Negli USA, relativamente al settore civile, l’imposizione delle tariffe sugli aerei commerciali rischia di danneggiare seriamente le compagnie aeree americane, i milioni di impiegati nel settore nonché i viaggiatori, dal momento che, come afferma Delta Air Lines Inc, le aziende statunitensi hanno già commissionato acquisti oltreoceano. Similmente, nel settore agroalimentare, le tariffe andranno a danneggiare in prima linea gli importatori (che sdoganano le merci e pagano i dazi, anticipandoli finanziariamente) ed in seconda linea i consumatori finali che acquisteranno la merce ad un prezzo maggiorato.
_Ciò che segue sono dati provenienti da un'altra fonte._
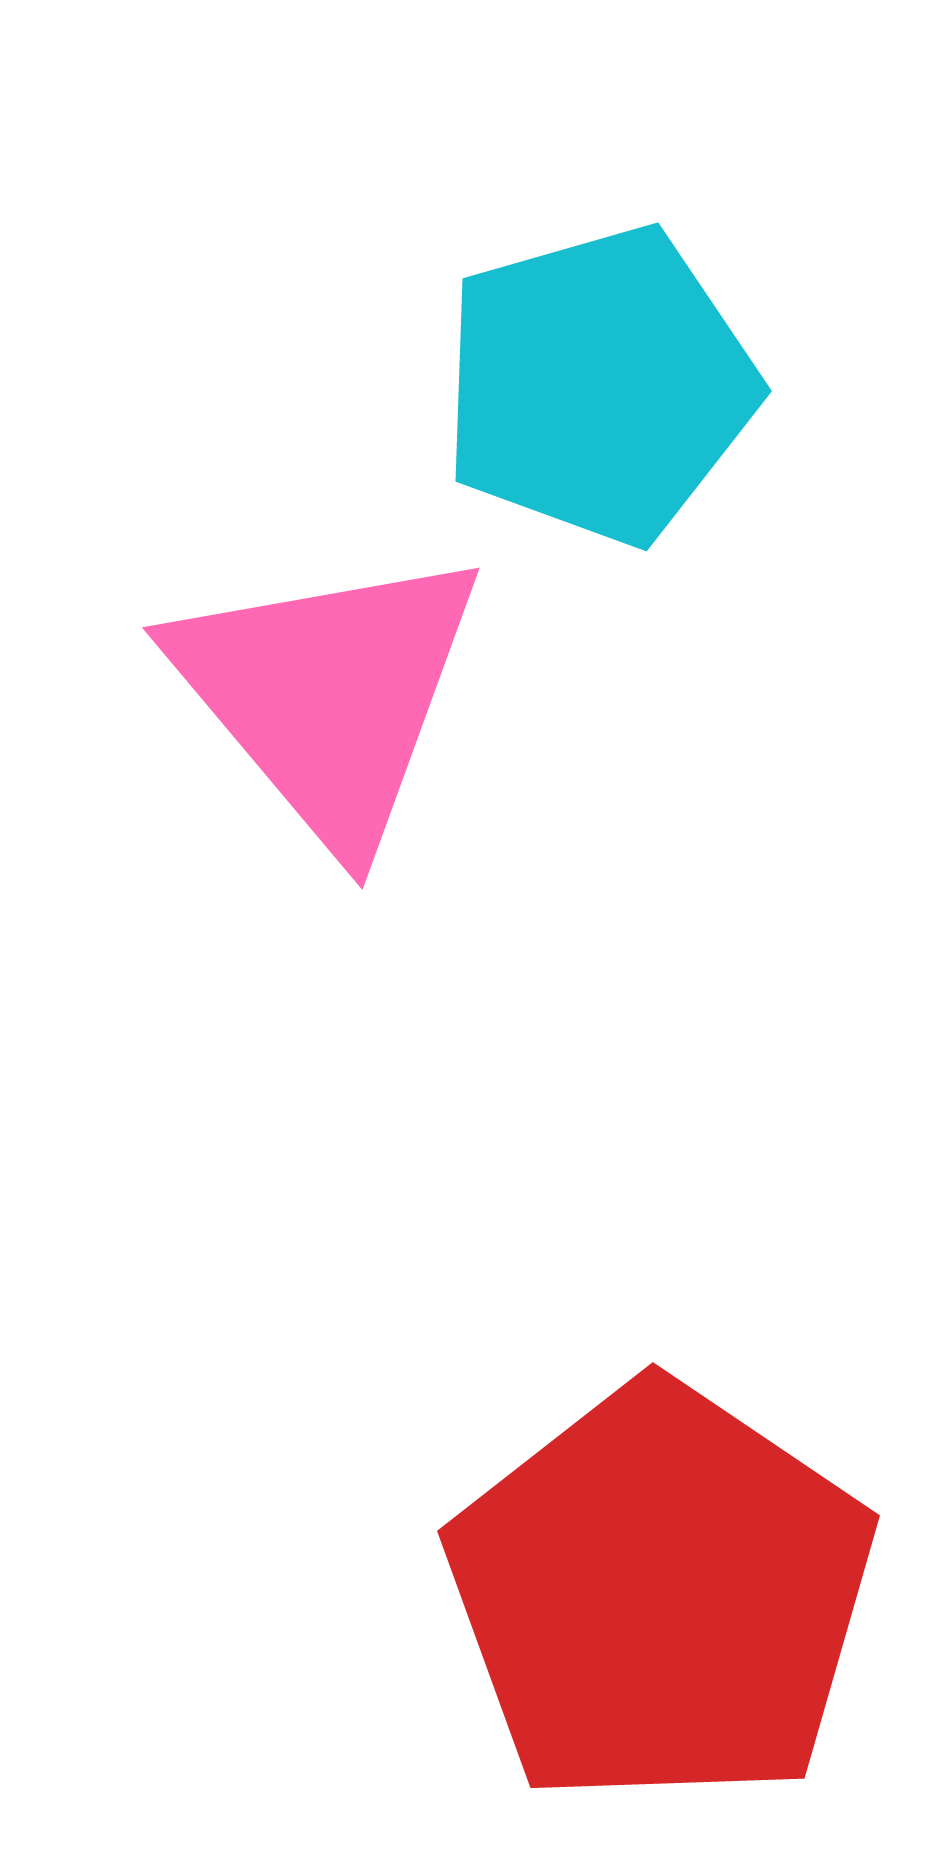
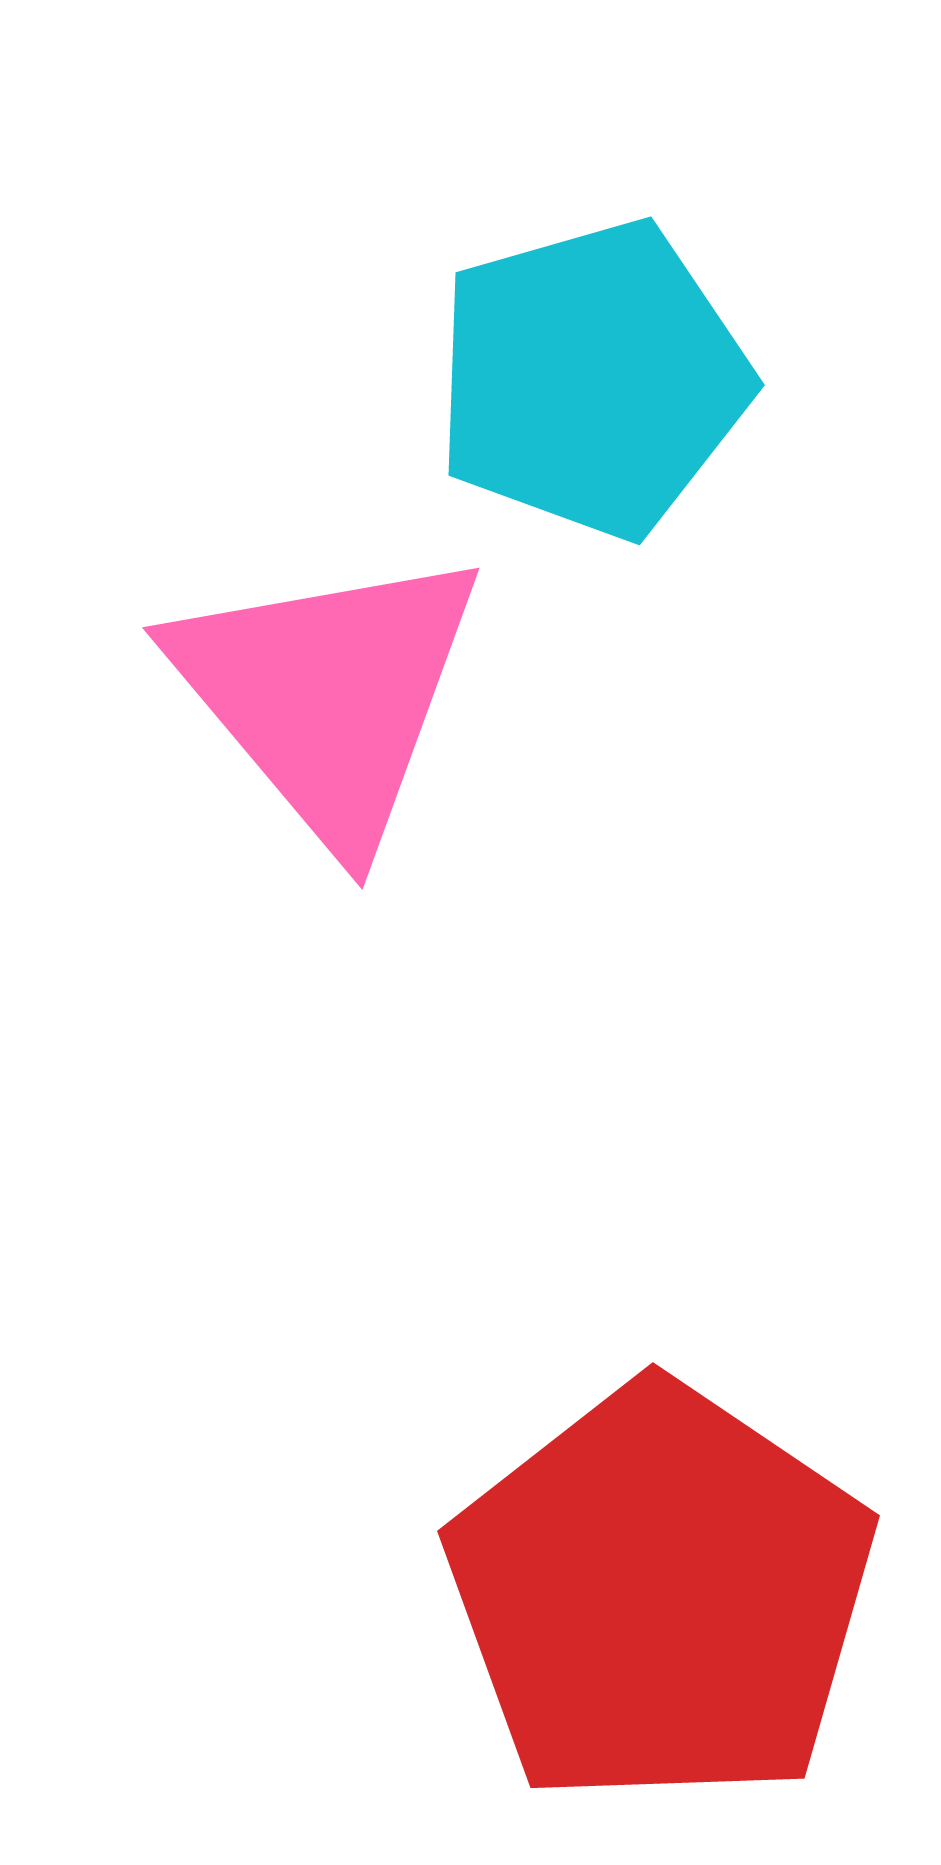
cyan pentagon: moved 7 px left, 6 px up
Ad esempio, nel caso delle tariffe doganali rivolte al Parmigiano Reggiano e Grana Padano, il consumatore americano potrebbe pagare ben oltre 45 dollari al chilo (dai precedenti 40 dollari al chilo). A tale analisi si aggiunge il Distilled Spirits Council, il quale dichiara che le tariffe sui prodotti alcolici (whisky, liquore, amari e vini) può impattare su quasi 3.4 miliardi di dollari nel valore delle importazioni.

In Italia, infine, la Coldiretti afferma che vittime di questa battaglia commerciale saranno le esportazioni agroalimentari Made in Italy per un valore di circa mezzo miliardo di euro; e se si guarda nello specifico alle categorie di prodotto che primeggiavano nelle esportazioni italiane verso gli Stati Uniti (formaggi duri e liquori), con i dazi al 25%, l’export degli stessi verso gli USA subirebbe una contrazione del 15%.

È chiaro che il mercato americano nel medio termine si assesterà e potrebbe essere la filiera (produttore, importatore, distributore, agente, dettagliante finale) a farsi carico proporzionalmente degli incrementi dovuti ai dazi evitando che a rimetterci sia solo il consumatore finale e che l’Italian Sounding continui a trovare protezione e terreno fertile a discapito del vero Made in Italy.